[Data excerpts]
+ + + +
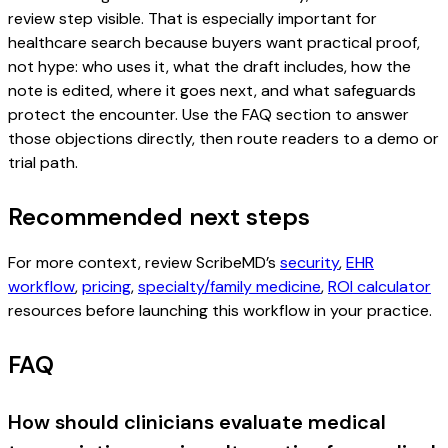
review step visible. That is especially important for
healthcare search because buyers want practical proof,
not hype: who uses it, what the draft includes, how the
note is edited, where it goes next, and what safeguards
protect the encounter. Use the FAQ section to answer
those objections directly, then route readers to a demo or
trial path.
Recommended next steps
For more context, review ScribeMD’s
security
,
EHR
workflow
,
pricing
,
specialty/family medicine
,
ROI calculator
resources before launching this workflow in your practice.
FAQ
How should clinicians evaluate medical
+ + + +
Requirement
Exclude the pictures. Write out the remaining data exactly.

Task answer
review step visible. That is especially important for
healthcare search because buyers want practical proof,
not hype: who uses it, what the draft includes, how the
note is edited, where it goes next, and what safeguards
protect the encounter. Use the FAQ section to answer
those objections directly, then route readers to a demo or
trial path.
Recommended next steps
For more context, review ScribeMD’s
security
,
EHR
workflow
,
pricing
,
specialty/family medicine
,
ROI calculator
resources before launching this workflow in your practice.
FAQ
How should clinicians evaluate medical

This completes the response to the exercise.